I always remember this attitude. It was an expression of his devotion for friendship, which I was only able to appreciate years after his death. Life can sometimes appear to be a long series of missed opportunities. One day, it was too late to tell him that we loved him despite everything and to thank him for his efforts to warn us of the inevitable misfortunes of life; these misfortunes teach us important lessons.
Not all my memories of my father are terrible; I remember with nostalgia some joys, like the evenings when I would sit on his knees and he would sing the songs from his home, or when, in the afternoon, after his card game at the Social Club, he would bring me a box of Mentolina, the mints that we all liked so much.

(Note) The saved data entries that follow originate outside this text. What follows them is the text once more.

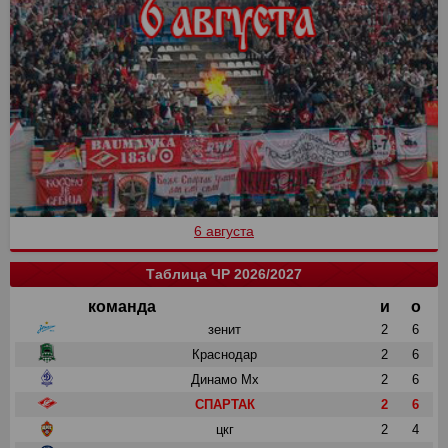
6 августа
Таблица ЧР 2026/2027
команда
и
о
зенит
2
6
Краснодар
2
6
Динамо Мх
2
6
СПАРТАК
2
6
цкг
2
4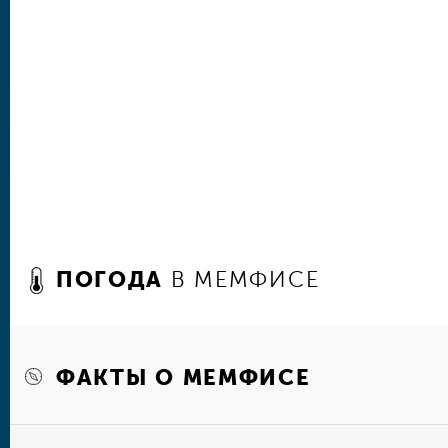
миллионов прожил последние годы. В доме про
работает сувенирный магазин. Ежегодно фана
съезжаются сюда на годовщину его кончины, ч
любимого артиста. Поклонники обычно одевают
эксцентричные костюмы Пресли, в которых он 
закате своей сверхуспешной карьеры.
В популярном у туристов музее «Rock-n-Soul»
наушники, с помощью которых можно услышать
композиции, связанные с выставленными экспо
музыкальные инструменты поп-идолов, дизайне
костюмы и многое другое.
ПОГОДА
В МЕМФИСЕ
Помимо него, в городе действуют Художестве
Мемфисского университета, Национальный муз
металла, музей гражданских прав, музей азиат
искусства Бельца. Тем, кто интересуется исто
Америке познавательным будет посещение Муз
ФАКТЫ О МЕМФИСЕ
Каждый год в мае в Мемфисе проходят неско
международных фестивалей, собирающих десят
Memphis in May, который сочетает в себе кон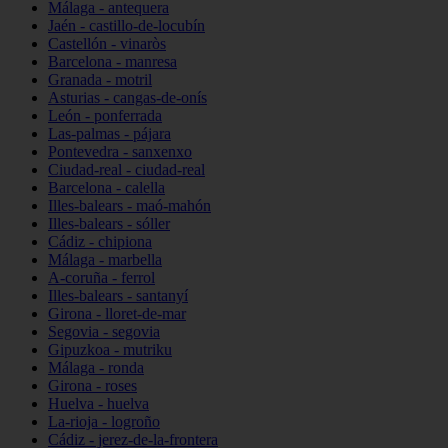
Málaga - antequera
Jaén - castillo-de-locubín
Castellón - vinaròs
Barcelona - manresa
Granada - motril
Asturias - cangas-de-onís
León - ponferrada
Las-palmas - pájara
Pontevedra - sanxenxo
Ciudad-real - ciudad-real
Barcelona - calella
Illes-balears - maó-mahón
Illes-balears - sóller
Cádiz - chipiona
Málaga - marbella
A-coruña - ferrol
Illes-balears - santanyí
Girona - lloret-de-mar
Segovia - segovia
Gipuzkoa - mutriku
Málaga - ronda
Girona - roses
Huelva - huelva
La-rioja - logroño
Cádiz - jerez-de-la-frontera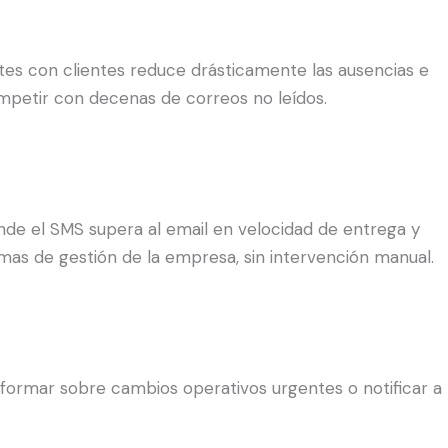
mites con clientes reduce drásticamente las ausencias e
ompetir con decenas de correos no leídos.
onde el SMS supera al email en velocidad de entrega y
mas de gestión de la empresa, sin intervención manual.
nformar sobre cambios operativos urgentes o notificar a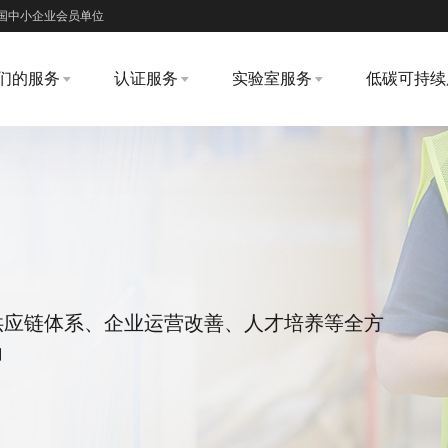
国中小企业会员单位
们的服务
认证服务
实验室服务
低碳可持续
供应链体系、企业运营改善、人才培养等全方
力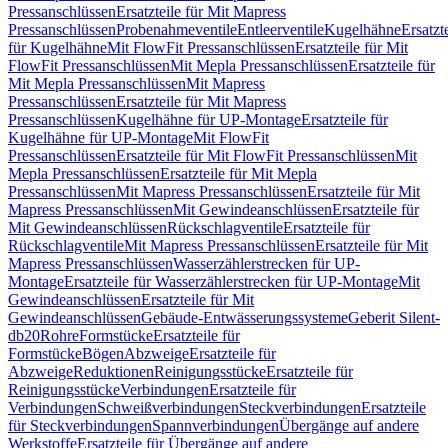
Pressanschlüssen
Ersatzteile für Mit Mapress
Pressanschlüssen
Probenahmeventile
Entleerventile
Kugelhähne
Ersatzt
für Kugelhähne
Mit FlowFit Pressanschlüssen
Ersatzteile für Mit
FlowFit Pressanschlüssen
Mit Mepla Pressanschlüssen
Ersatzteile für
Mit Mepla Pressanschlüssen
Mit Mapress
Pressanschlüssen
Ersatzteile für Mit Mapress
Pressanschlüssen
Kugelhähne für UP-Montage
Ersatzteile für
Kugelhähne für UP-Montage
Mit FlowFit
Pressanschlüssen
Ersatzteile für Mit FlowFit Pressanschlüssen
Mit
Mepla Pressanschlüssen
Ersatzteile für Mit Mepla
Pressanschlüssen
Mit Mapress Pressanschlüssen
Ersatzteile für Mit
Mapress Pressanschlüssen
Mit Gewindeanschlüssen
Ersatzteile für
Mit Gewindeanschlüssen
Rückschlagventile
Ersatzteile für
Rückschlagventile
Mit Mapress Pressanschlüssen
Ersatzteile für Mit
Mapress Pressanschlüssen
Wasserzählerstrecken für UP-
Montage
Ersatzteile für Wasserzählerstrecken für UP-Montage
Mit
Gewindeanschlüssen
Ersatzteile für Mit
Gewindeanschlüssen
Gebäude-Entwässerungssysteme
Geberit Silent-
db20
Rohre
Formstücke
Ersatzteile für
Formstücke
Bögen
Abzweige
Ersatzteile für
Abzweige
Reduktionen
Reinigungsstücke
Ersatzteile für
Reinigungsstücke
Verbindungen
Ersatzteile für
Verbindungen
Schweißverbindungen
Steckverbindungen
Ersatzteile
für Steckverbindungen
Spannverbindungen
Übergänge auf andere
Werkstoffe
Ersatzteile für Übergänge auf andere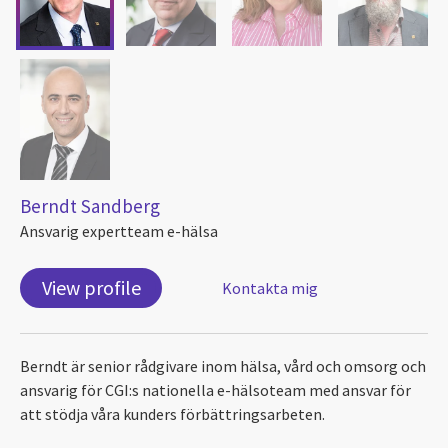
Berndt Sandberg
Ansvarig expertteam e-hälsa
View profile
Kontakta mig
Berndt är senior rådgivare inom hälsa, vård och omsorg och
ansvarig för CGI:s nationella e-hälsoteam med ansvar för
att stödja våra kunders förbättringsarbeten.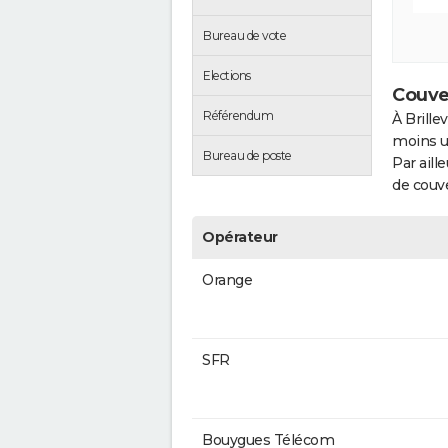
Bureau de vote
Elections
Couver
Référendum
À Brille
moins u
Bureau de poste
Par aill
de couve
Opérateur
Orange
SFR
Bouygues Télécom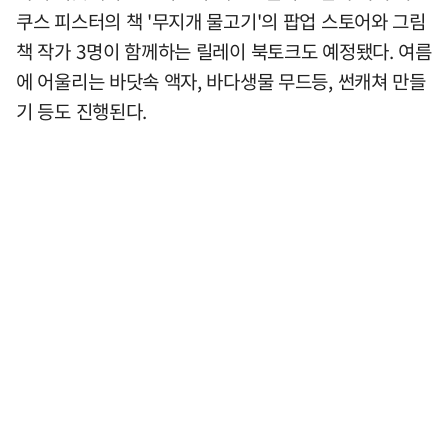
쿠스 피스터의 책 '무지개 물고기'의 팝업 스토어와 그림
책 작가 3명이 함께하는 릴레이 북토크도 예정됐다. 여름
에 어울리는 바닷속 액자, 바다생물 무드등, 썬캐쳐 만들
기 등도 진행된다.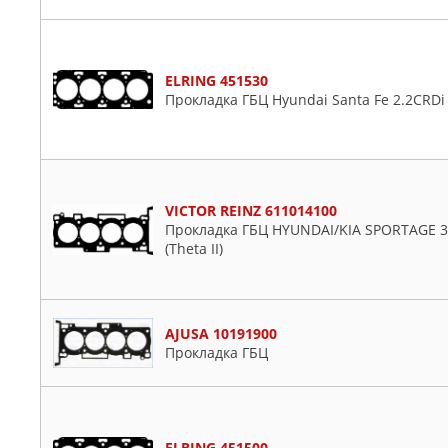
ELRING 451530
Прокладка ГБЦ Hyundai Santa Fe 2.2CRDi
VICTOR REINZ 611014100
Прокладка ГБЦ HYUNDAI/KIA SPORTAGE 3
(Theta II)
AJUSA 10191900
Прокладка ГБЦ
ELRING 451500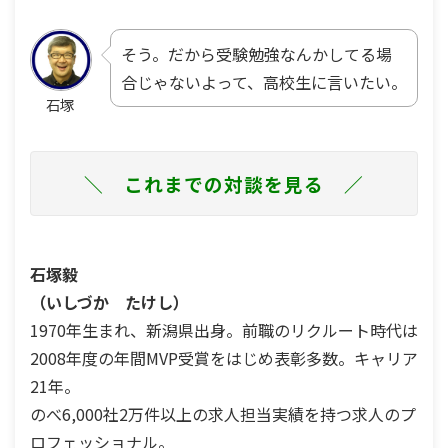
そう。だから
受験勉強
なんかしてる場
合じゃないよって、高校生に言いたい。
石塚
＼ これまでの対談を見る ／
石塚毅
（いしづか たけし）
1970年生まれ、新潟県出身。前職のリクルート時代は
2008年度の年間MVP受賞をはじめ表彰多数。キャリア
21年。
のべ6,000社2万件以上の求人担当実績を持つ求人のプ
ロフェッショナル。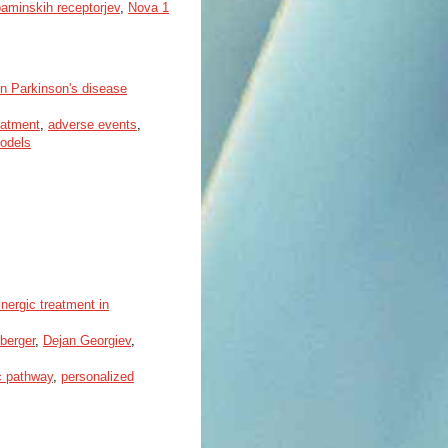
paminskih receptorjev
,
Nova 1
n Parkinson's disease
eatment
,
adverse events
,
models
nergic treatment in
berger
,
Dejan Georgiev
,
c pathway
,
personalized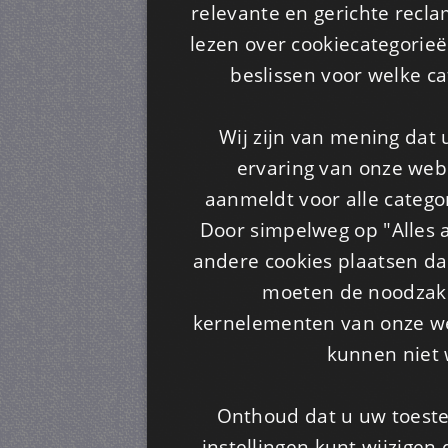
relevante en gerichte recl
lezen over cookiecategorie
beslissen voor welke ca
Wij zijn van mening dat
ervaring van onze webs
aanmeldt voor alle categor
Door simpelweg op "Alles a
andere cookies plaatsen dan
moeten de noodzakel
kernelementen van onze web
kunnen niet 
Onthoud dat u uw toeste
instellingen kunt wijzigen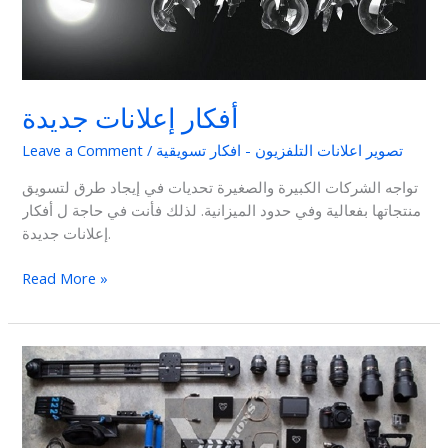
أفكار إعلانات جديدة
تصوير اعلانات التلفزيون - افكار تسويقية
/
Leave a Comment
تواجه الشركات الكبيرة والصغيرة تحديات في إيجاد طرق لتسويق
منتجاتها بفعالية وفي حدود الميزانية. لذلك فأنت في حاجة ل أفكار
إعلانات جديدة.
Read More »
أشهر
وكالات
الإعلان
في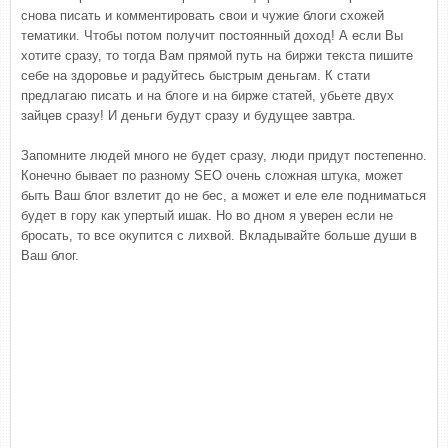
снова писать и комментировать свои и чужие блоги схожей
тематики. Чтобы потом получит постоянный доход! А если Вы
хотите сразу, то тогда Вам прямой путь на биржи текста пишите
себе на здоровье и радуйтесь быстрым деньгам. К стати
предлагаю писать и на блоге и на бирже статей, убьете двух
зайцев сразу! И деньги будут сразу и будущее завтра.
Запомните людей много не будет сразу, люди придут постепенно.
Конечно бывает по разному SEO очень сложная штука, может
быть Ваш блог взлетит до не бес, а может и еле еле подниматься
будет в гору как упертый ишак. Но во дном я уверен если не
бросать, то все окупится с лихвой. Вкладывайте больше души в
Ваш блог.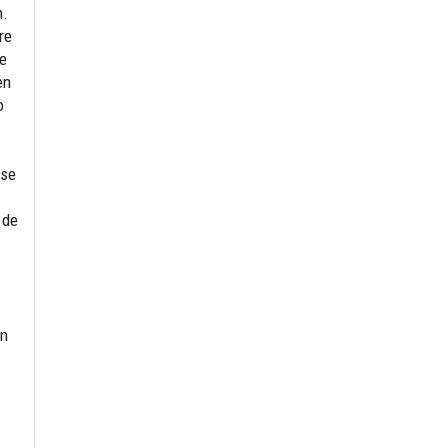
n.
re
se
en
o
 se
 de
an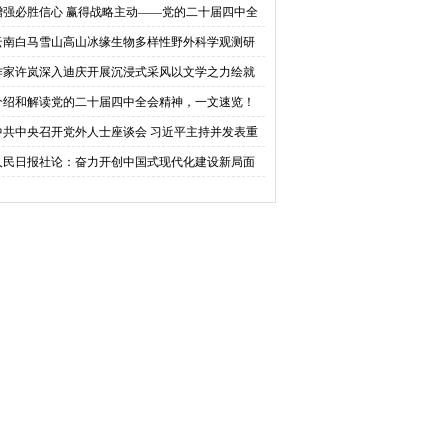
会同志谈贯彻落实党的二十届四中全会精神
增强必胜信心 赢得战略主动——党的二十届四中全
锚定中国式现代化发展新目标
云南白马雪山高山冰缘生物多样性野外科学观测研
站国家标准宣贯公益活动在香格里拉举办
作家许岚深入迪庆开展沉浸式采风以文学之力绘就
域乡村新画卷
介绍和解读党的二十届四中全会精神，一文速览！
中共中央召开党外人士座谈会 习近平主持并发表重
讲话
人民日报社论：奋力开创中国式现代化建设新局面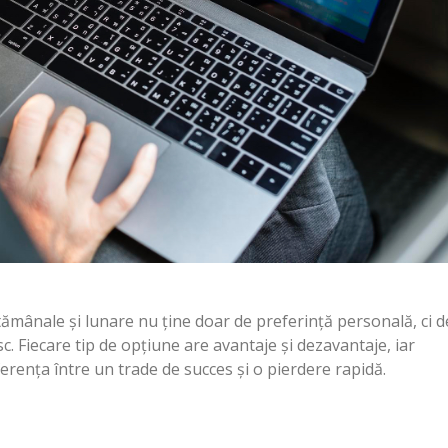
ptămânale și lunare nu ține doar de preferință personală, ci d
isc. Fiecare tip de opțiune are avantaje și dezavantaje, iar
ferența între un trade de succes și o pierdere rapidă.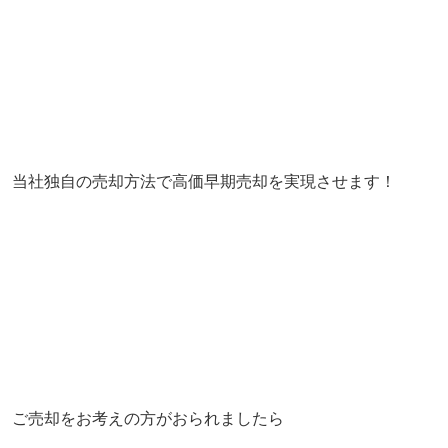
当社独自の売却方法で高価早期売却を実現させます！
ご売却をお考えの方がおられましたら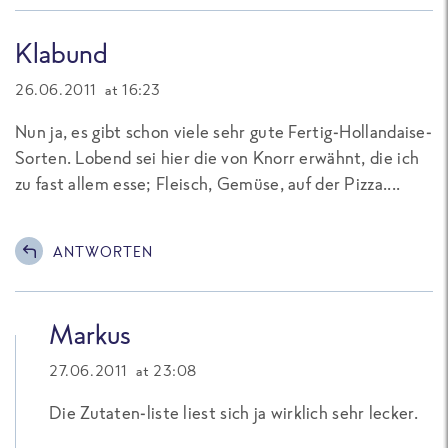
Klabund
26.06.2011 at 16:23
Nun ja, es gibt schon viele sehr gute Fertig-Hollandaise-
Sorten. Lobend sei hier die von Knorr erwähnt, die ich
zu fast allem esse; Fleisch, Gemüse, auf der Pizza....
ANTWORTEN
Markus
27.06.2011 at 23:08
Die Zutaten-liste liest sich ja wirklich sehr lecker.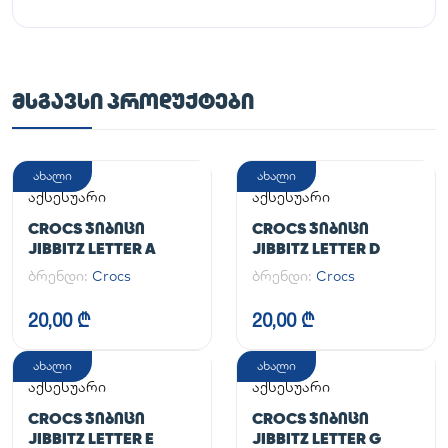
ᲛᲡᲒᲐᲕᲡᲘ ᲞᲠᲝᲓᲣᲥᲢᲔᲑᲘ
ახალი
ახალი
აქსესუარი
აქსესუარი
CROCS ᲯᲘᲑᲘᲪᲘ
CROCS ᲯᲘᲑᲘᲪᲘ
JIBBITZ LETTER A
JIBBITZ LETTER D
ბრენდი:
Crocs
ბრენდი:
Crocs
20,00 ₾
20,00 ₾
ახალი
ახალი
აქსესუარი
აქსესუარი
CROCS ᲯᲘᲑᲘᲪᲘ
CROCS ᲯᲘᲑᲘᲪᲘ
JIBBITZ LETTER E
JIBBITZ LETTER G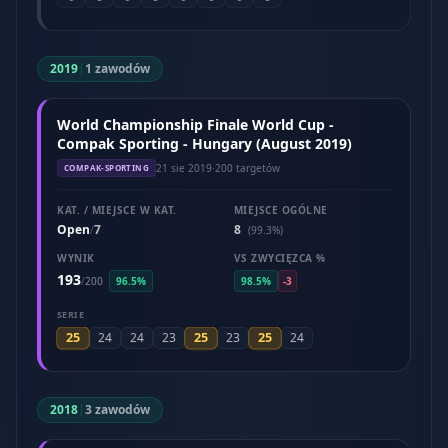
2019
|
1 zawodów
World Championship Finale World Cup -
Compak Sporting - Hungary (August 2019)
21 sie 2019
·
200 targetów
COMPAK-SPORTING
KAT. / MIEJSCE W KAT.
MIEJSCE OGÓLNE
Open
7
8
/
(99.3%)
WYNIK
VS ZWYCIĘZCA %
193
/
200
96.5%
98.5%
-3
SERIE
25
25
25
24
24
23
23
24
2018
|
3 zawodów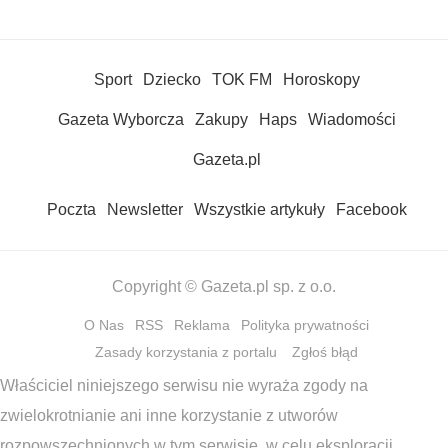
Sport
Dziecko
TOK FM
Horoskopy
Gazeta Wyborcza
Zakupy
Haps
Wiadomości
Gazeta.pl
Poczta
Newsletter
Wszystkie artykuły
Facebook
Copyright © Gazeta.pl sp. z o.o.
O Nas
RSS
Reklama
Polityka prywatności
Zasady korzystania z portalu
Zgłoś błąd
Właściciel niniejszego serwisu nie wyraża zgody na
zwielokrotnianie ani inne korzystanie z utworów
rozpowszechnionych w tym serwisie, w celu eksploracji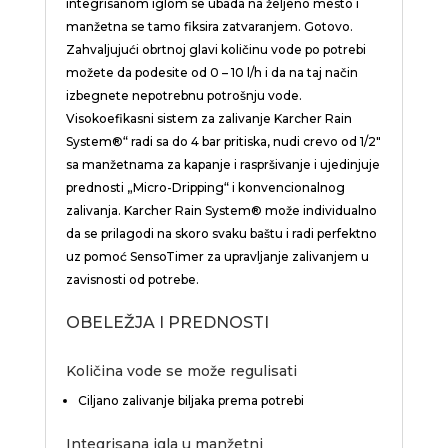
integrisanom iglom se ubada na željeno mesto i
manžetna se tamo fiksira zatvaranjem. Gotovo.
Zahvaljujući obrtnoj glavi količinu vode po potrebi
možete da podesite od 0 – 10 l/h i da na taj način
izbegnete nepotrebnu potrošnju vode.
Visokoefikasni sistem za zalivanje Karcher
Rain
System
®“ radi sa do 4 bar pritiska, nudi crevo od 1/2″
sa manžetnama za kapanje i raspršivanje i ujedinjuje
prednosti „Micro-Dripping“ i konvencionalnog
zalivanja.
Karcher Rain System
® može individualno
da se prilagodi na skoro svaku baštu i radi perfektno
uz pomoć
SensoTimer
za upravljanje zalivanjem u
zavisnosti od potrebe.
OBELEŽJA I PREDNOSTI
Količina vode se može regulisati
Ciljano zalivanje biljaka prema potrebi
Integrisana igla u manžetni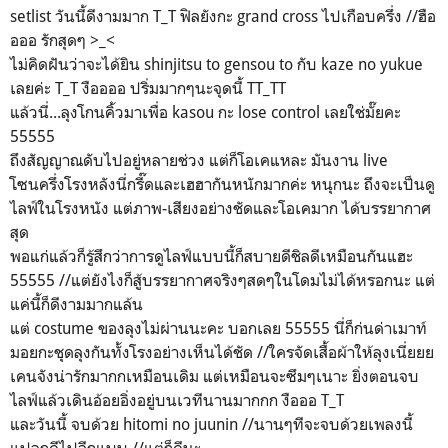
setlist วันนี้ดีงามมาก T_T ฟิลยังกะ grand cross ไปเกือบครึ่ง //ฮือ
อออ รักสุดๆ >_<
ไม่คิดฝันว่าจะได้ยิน shinjitsu to gensou to กับ kaze no yukue
เลยค่ะ T_T งืออออ ปริ่มมากๆนะจุดนี้ TT_TT
แล้วนี่...ลุงโกนคิ้วมาเพื่อ kasou กะ lose control เลยใช่มั๊ยคะ
55555
ถึงสัญญาณดับไปอยู่หลายช่วง แต่ก็โอเคแหละ มันงาน live
โซนครึ่งโรงหลังนี่กรี๊ดและเฮฮากันหนักมากค่ะ หนุกนะ ถึงจะเป็นดู
ไลฟ์ในโรงหนัง แต่ภาพ-เสียงอย่างชัดและโอเคมาก ได้บรรยากาศ
สุด
พอแก่แล้วก็รู้สึกว่าการดูไลฟ์แบบนี้ก็สบายดีชิลดีเหมือนกันแฮะ
55555 //แต่ยังไงก็สู้บรรยากาศจริงๆสดๆในโดมไม่ได้หรอกนะ แต่
แค่นี้ก็ดีงามมากแล้น
แต่ costume ของลุงไม่ผ่านนะคะ บอกเลย 55555 นี่ก็ก่นด่าเมาท์
มอยกะชุดลุงกันทั้งโรงอย่างเห็นได้ชัด //ใครจัดเสื้อผ้าให้ลุงเนี่ยยย
เคนจังน่ารักมากกเหมือนเดิม แต่เหมือนจะซึมๆเนาะ ยิ่งตอนจบ
ไลฟ์แล้วเดินอ้อยอิ่งอยู่บนเวทีนานมากกก งือออ T_T
และวันนี้ จบด้วย hitomi no juunin //นานๆทีจะจบด้วยเพลงนี้
แปลกดีไปอีกแบบ //แต่ก็ดีนะ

Unfortunately, he is gone now, and some fundamental things between us have remained unsaid. When love can no longer be expressed, and the old wounds are left untended, we discover the ultimate solitude: that of the lover without his beloved, the child without his parents, the father without his children.
Many years ago I went to that town, Paola de San Francesco, where my father fell in love with my mother. I caught a glimpse of his childhood in that eternally longed-for place, facing the Mediterranean, and my eyes clouded over.”